En tant que chef d’entreprise, j’aimerais beaucoup recruter plus de femmes.
Je vois souvent des femmes me dire : « Je ne coche que deux cases sur l’annonce, donc je ne candidate pas », alors qu’elles sont tout aussi légitimes que d’autres candidats qui, eux, postulent.
Je ne vois jamais ce discours chez des hommes.
Et c’est dommage, parce que le premier filtre, c’est d’oser postuler.
Quel conseil tu donnerais aux managers hommes, pour mieux identifier le potentiel des femmes dans leurs équipes ou dans leurs recrutements ?
Aliyya :
Je pense que s’il est parfois difficile de recruter des femmes dans la tech, c’est qu’il y a un problème dans la façon de recruter.
Les critères d’évaluation sont peut-être trop génériques, ou construits par défaut pour des hommes.
Il y a sans doute un biais dans la manière dont on définit le « bon profil ».
Et côté femmes, je pense que la société a fait qu’on se dit :
« Si je ne coche pas toutes les cases, je ne postule pas. »
Alors que beaucoup d’hommes vont candidater même s’ils ne remplissent pas tout.
Personnellement, je pense que si je suis là où je suis, c’est parce que j’ai osé.

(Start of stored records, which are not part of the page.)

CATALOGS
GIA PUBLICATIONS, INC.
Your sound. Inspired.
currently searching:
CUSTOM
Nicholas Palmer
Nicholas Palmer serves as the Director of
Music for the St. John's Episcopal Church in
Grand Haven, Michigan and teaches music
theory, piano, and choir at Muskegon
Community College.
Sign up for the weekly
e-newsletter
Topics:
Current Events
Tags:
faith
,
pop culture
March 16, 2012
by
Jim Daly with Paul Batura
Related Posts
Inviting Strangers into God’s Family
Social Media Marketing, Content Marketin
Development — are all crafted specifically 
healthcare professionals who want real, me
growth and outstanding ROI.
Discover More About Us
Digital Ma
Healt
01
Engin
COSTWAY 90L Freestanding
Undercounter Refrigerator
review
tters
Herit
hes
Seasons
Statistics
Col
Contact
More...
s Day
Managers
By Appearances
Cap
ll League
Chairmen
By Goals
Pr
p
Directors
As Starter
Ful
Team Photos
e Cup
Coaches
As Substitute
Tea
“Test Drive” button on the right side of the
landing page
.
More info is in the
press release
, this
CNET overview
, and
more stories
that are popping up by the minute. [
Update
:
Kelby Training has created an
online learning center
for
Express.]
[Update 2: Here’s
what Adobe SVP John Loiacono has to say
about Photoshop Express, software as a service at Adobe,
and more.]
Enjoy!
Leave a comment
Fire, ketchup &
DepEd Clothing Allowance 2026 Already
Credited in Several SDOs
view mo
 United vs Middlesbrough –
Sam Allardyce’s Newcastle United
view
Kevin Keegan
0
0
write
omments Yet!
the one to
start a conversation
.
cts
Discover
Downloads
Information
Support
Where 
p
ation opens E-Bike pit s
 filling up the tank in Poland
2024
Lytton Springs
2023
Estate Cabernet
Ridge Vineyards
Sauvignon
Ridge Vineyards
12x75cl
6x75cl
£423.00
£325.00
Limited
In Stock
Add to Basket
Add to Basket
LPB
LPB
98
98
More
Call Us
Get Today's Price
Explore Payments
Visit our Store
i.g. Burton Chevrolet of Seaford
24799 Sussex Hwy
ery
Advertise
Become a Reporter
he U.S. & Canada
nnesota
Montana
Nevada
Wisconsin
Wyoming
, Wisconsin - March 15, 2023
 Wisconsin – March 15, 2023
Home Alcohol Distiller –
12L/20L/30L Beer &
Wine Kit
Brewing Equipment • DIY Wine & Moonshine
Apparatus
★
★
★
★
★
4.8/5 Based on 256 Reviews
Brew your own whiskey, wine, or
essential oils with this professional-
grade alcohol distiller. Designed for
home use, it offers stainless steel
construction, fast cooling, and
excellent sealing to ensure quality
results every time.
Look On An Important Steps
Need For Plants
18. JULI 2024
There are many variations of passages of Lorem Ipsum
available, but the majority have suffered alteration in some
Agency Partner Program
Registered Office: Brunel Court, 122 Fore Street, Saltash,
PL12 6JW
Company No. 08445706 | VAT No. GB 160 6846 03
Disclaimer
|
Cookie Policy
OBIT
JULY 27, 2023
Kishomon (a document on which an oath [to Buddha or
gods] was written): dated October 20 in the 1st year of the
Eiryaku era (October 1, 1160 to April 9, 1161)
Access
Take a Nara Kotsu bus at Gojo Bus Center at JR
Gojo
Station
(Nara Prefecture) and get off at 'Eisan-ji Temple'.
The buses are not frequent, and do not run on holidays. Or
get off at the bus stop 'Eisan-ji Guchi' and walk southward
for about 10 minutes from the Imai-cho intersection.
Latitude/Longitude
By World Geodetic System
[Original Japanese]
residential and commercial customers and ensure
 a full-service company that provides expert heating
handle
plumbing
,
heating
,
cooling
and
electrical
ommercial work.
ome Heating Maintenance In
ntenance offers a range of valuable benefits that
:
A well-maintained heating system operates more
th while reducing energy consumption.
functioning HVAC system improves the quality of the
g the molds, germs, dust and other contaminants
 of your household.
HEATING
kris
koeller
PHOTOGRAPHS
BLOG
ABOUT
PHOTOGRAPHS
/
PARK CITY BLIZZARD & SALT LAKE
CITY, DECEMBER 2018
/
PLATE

Je n’ai pas attendu de cocher toutes les cases.
Et de toute façon, on sait très bien qu’une annonce cherche souvent un mouton à cinq pattes qui n’existe pas.
Il faut oser, et parfois simplement : se mettre à la place d’un homme et candidater.
Organisation personnelle & productivité
Khémon :
Est-ce que tu as des habitudes ou bonnes pratiques que tu mets en place au quotidien pour être plus efficace ?
Aliyya :
Oui.
Déjà, je mets les dailys le matin : comme ça, c’est fait, et ça lance bien la journée.
Ensuite, je me bloque des créneaux de focus, pour être vraiment opérationnelle.
Sinon, les réunions prennent toute la place :
- réunions métiers,
- réunions avec les data scientists,
- urgences…
Si je ne me cale pas du temps pour ce que moi j’ai à faire, je me fais complètement manger.
Le plus dur, c’est le contexte switch :
commencer une tâche, devoir rentrer en meeting 5 minutes après, ne jamais avoir le temps de se plonger vraiment dedans.
C’est encore pire quand tu gères plusieurs projets en parallèle.
Recommandation de lecture
Khémon :
Est-ce que tu as un livre, un film, une série que tu recommanderais aux auditeurs ?
Aliyya :
Oui, un livre que je trouve hyper important à lire : Invisible Women de Caroline Criado Perez.
C’est un livre qui expose, avec plein d’exemples, le manque systématique de données sur les femmes.
Ça aboutit à un monde qui est, par défaut, conçu pour les hommes.
Le livre est très facile à lire, vraiment eye-opening.
Et ce n’est pas un livre « pour les femmes », c’est un sujet de société.
Par exemple : la taille des smartphones.
Apple s’est calé sur la taille des mains des hommes.
Résultat, beaucoup de femmes n’arrivent même pas à tenir un iPhone confortablement dans une main, ou à taper sans contorsion. Ils ont dû rajouter des artifices d’interface, mais la base n’était pas pensée pour elles.